In the above, right below the 3 way handshake we can see a TLS “Client Hello”. This is similar to the 3 way handshake except for TLS. The client, in this case “curl” is trying to negotiate compatible methods of communication.

TLS Client Hello
TLS Client Hello

We cannot actually see the packets captured but we can see metadata about the TLS connection. The higlighted areas above may be confusing. Why is it announcing two different TLS versions. At the record level it is announcing TLS 1.0. This is the lowest version the client is indicating it supports. At the client hello envelope it is announcing TLS 1.2 which is the highest it supports. This tells the server anywhere between TLS 1.0 and 1.2.

Looking at the screenshot you can see other proposed settings that client is recommending/offering. The other main one are the cipher suites. What encryption methods does the client support.

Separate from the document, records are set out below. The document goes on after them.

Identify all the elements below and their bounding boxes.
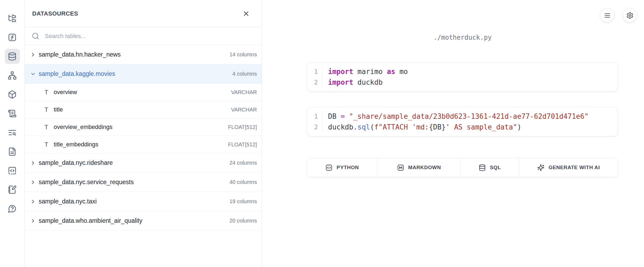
cells-container: 12import marimo as moimport duckdb12DB =…: [307, 62, 618, 136]
datasources-icon: [8, 52, 17, 61]
code-cell[interactable]: 12DB = "_share/sample_data/23b0d623-1361…: [307, 107, 618, 136]
column-row[interactable]: TtitleVARCHAR: [25, 101, 262, 118]
file-explorer-icon: [8, 14, 17, 23]
add-cell-markdown-button[interactable]: MARKDOWN: [377, 158, 461, 177]
table-name: sample_data.kaggle.movies: [39, 70, 229, 77]
close-panel-button[interactable]: [241, 9, 251, 18]
rail-item-dependencies[interactable]: [5, 68, 20, 83]
table-columns-badge: 24 columns: [230, 160, 257, 166]
top-actions: [600, 8, 637, 23]
add-cell-generate-with-ai-button[interactable]: GENERATE WITH AI: [519, 158, 618, 177]
panel-title: DATASOURCES: [32, 10, 78, 17]
settings-icon: [626, 12, 634, 19]
notebook-content: ./motherduck.py 12import marimo as moimp…: [307, 34, 618, 177]
outline-icon: [8, 109, 17, 118]
chevron-right-icon: [30, 199, 36, 205]
code-line: duckdb.sql(f"ATTACH 'md:{DB}' AS sample_…: [328, 122, 618, 132]
table-columns-badge: 20 columns: [230, 218, 257, 224]
search-icon: [32, 32, 39, 40]
chevron-down-icon: [30, 71, 36, 77]
rail-item-outline[interactable]: [5, 106, 20, 121]
documentation-icon: [8, 147, 17, 156]
table-name: sample_data.nyc.rideshare: [39, 159, 226, 166]
notebook-filename: ./motherduck.py: [307, 34, 618, 42]
table-row[interactable]: sample_data.nyc.rideshare24 columns: [25, 153, 262, 173]
logs-icon: [8, 128, 17, 137]
add-cell-button-label: GENERATE WITH AI: [548, 165, 600, 170]
panel-header: DATASOURCES: [25, 0, 262, 27]
table-row[interactable]: sample_data.kaggle.movies4 columns: [25, 64, 262, 84]
add-cell-python-button[interactable]: PYTHON: [307, 158, 377, 177]
column-type-text-icon: T: [45, 106, 54, 113]
column-name: title_embeddings: [54, 141, 225, 148]
add-cell-button-label: PYTHON: [337, 165, 359, 170]
chevron-right-icon: [30, 160, 36, 166]
rail-item-file-explorer[interactable]: [5, 11, 20, 26]
table-name: sample_data.who.ambient_air_quality: [39, 217, 226, 224]
add-cell-sql-button[interactable]: SQL: [461, 158, 519, 177]
rail-item-snippets[interactable]: [5, 163, 20, 178]
help-icon: [8, 204, 17, 213]
scratchpad-icon: [8, 185, 17, 194]
table-row[interactable]: sample_data.nyc.service_requests40 colum…: [25, 173, 262, 192]
square-m-icon: [397, 164, 404, 171]
column-type-text-icon: T: [45, 124, 54, 131]
chevron-right-icon: [30, 52, 36, 58]
snippets-icon: [8, 166, 17, 175]
dependencies-icon: [8, 71, 17, 80]
rail-item-help[interactable]: [5, 201, 20, 216]
column-row[interactable]: ToverviewVARCHAR: [25, 84, 262, 101]
table-name: sample_data.nyc.service_requests: [39, 179, 226, 186]
column-type: VARCHAR: [231, 89, 257, 95]
add-cell-button-label: MARKDOWN: [408, 165, 441, 170]
search-tables-input[interactable]: [44, 32, 255, 40]
line-number: 2: [307, 77, 318, 88]
line-number: 2: [307, 122, 318, 132]
menu-button[interactable]: [600, 8, 614, 23]
square-code-icon: [325, 164, 333, 171]
table-row[interactable]: sample_data.hn.hacker_news14 columns: [25, 45, 262, 64]
code-line: import marimo as mo: [328, 66, 618, 77]
column-row[interactable]: Ttitle_embeddingsFLOAT[512]: [25, 136, 262, 153]
table-name: sample_data.hn.hacker_news: [39, 51, 226, 58]
table-row[interactable]: sample_data.nyc.taxi19 columns: [25, 192, 262, 211]
rail-item-scratchpad[interactable]: [5, 182, 20, 197]
table-columns-badge: 4 columns: [232, 71, 257, 77]
chevron-right-icon: [30, 179, 36, 185]
column-name: title: [54, 106, 228, 113]
add-cell-button-label: SQL: [490, 165, 501, 170]
column-name: overview: [54, 89, 228, 96]
code-cell[interactable]: 12import marimo as moimport duckdb: [307, 62, 618, 92]
rail-item-logs[interactable]: [5, 125, 20, 140]
table-row[interactable]: sample_data.who.ambient_air_quality20 co…: [25, 211, 262, 231]
settings-button[interactable]: [623, 8, 637, 23]
column-row[interactable]: Toverview_embeddingsFLOAT[512]: [25, 118, 262, 136]
code-editor[interactable]: DB = "_share/sample_data/23b0d623-1361-4…: [322, 111, 618, 132]
table-columns-badge: 19 columns: [230, 198, 257, 205]
variables-icon: [8, 33, 17, 42]
table-columns-badge: 14 columns: [230, 51, 257, 58]
line-number-gutter: 12: [307, 111, 322, 132]
rail-item-documentation[interactable]: [5, 144, 20, 159]
search-row: [25, 27, 262, 45]
code-line: DB = "_share/sample_data/23b0d623-1361-4…: [328, 111, 618, 122]
column-type: VARCHAR: [231, 107, 257, 113]
packages-icon: [8, 90, 17, 99]
line-number-gutter: 12: [307, 66, 322, 88]
line-number: 1: [307, 66, 318, 77]
column-name: overview_embeddings: [54, 124, 225, 131]
chevron-right-icon: [30, 218, 36, 224]
sparkles-icon: [537, 164, 544, 171]
table-name: sample_data.nyc.taxi: [39, 198, 226, 205]
datasources-panel: DATASOURCES sample_data.hn.hacker_news14…: [25, 0, 262, 267]
add-cell-bar: PYTHONMARKDOWNSQLGENERATE WITH AI: [307, 158, 618, 177]
rail-item-datasources[interactable]: [5, 49, 20, 64]
close-icon: [242, 10, 250, 17]
menu-icon: [604, 12, 611, 19]
rail-item-packages[interactable]: [5, 87, 20, 102]
table-list: sample_data.hn.hacker_news14 columnssamp…: [25, 45, 262, 267]
column-type: FLOAT[512]: [228, 124, 257, 130]
rail-item-variables[interactable]: [5, 30, 20, 45]
column-type: FLOAT[512]: [228, 142, 257, 148]
code-editor[interactable]: import marimo as moimport duckdb: [322, 66, 618, 88]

The client is much like a catcher in baseball. It proposes the pitches or connection parameters. The server or pitcher just says yes or no.

TLS Server Hello

Here we can see the TLS 1.2 protocol was selected and a singular cipher suite. Many times the Server Hello is where it fails if the server requires a TLS version the client does not support or a cipher suite the client does not support. On this blog we have it set to require tls 1.2 or higher.

Forcing to Fail TLS Handshake

I will instruct curl to connect with TLS 1.0 as the max

% curl --tls-max 1.0 https://blog.woohoosvcs.com       
curl: (35) error:1400442E:SSL routines:CONNECT_CR_SRVR_HELLO:tlsv1 alert protocol version

As you can see, the client complains but what does the capture look like?

TLS Handshake error - Fatal - Protocol Version
TLS Handshake error – Fatal – Protocol Version

In the capture above you can see the client hello. It specifies a max of TLS 1.0. In the 3rd packet you can see the server responding with an Alert instead of Server Hello and the 4th packet the server is actually closing the connection due to the protocol negotiation issue.

Final Words

In this article we learned how to run Wireshark and capture packets. From there we learned how to investigate the TCP 3-way handshake and a TLS negotiation. In real world scenarios, this will at least help you weed out these two types of issues.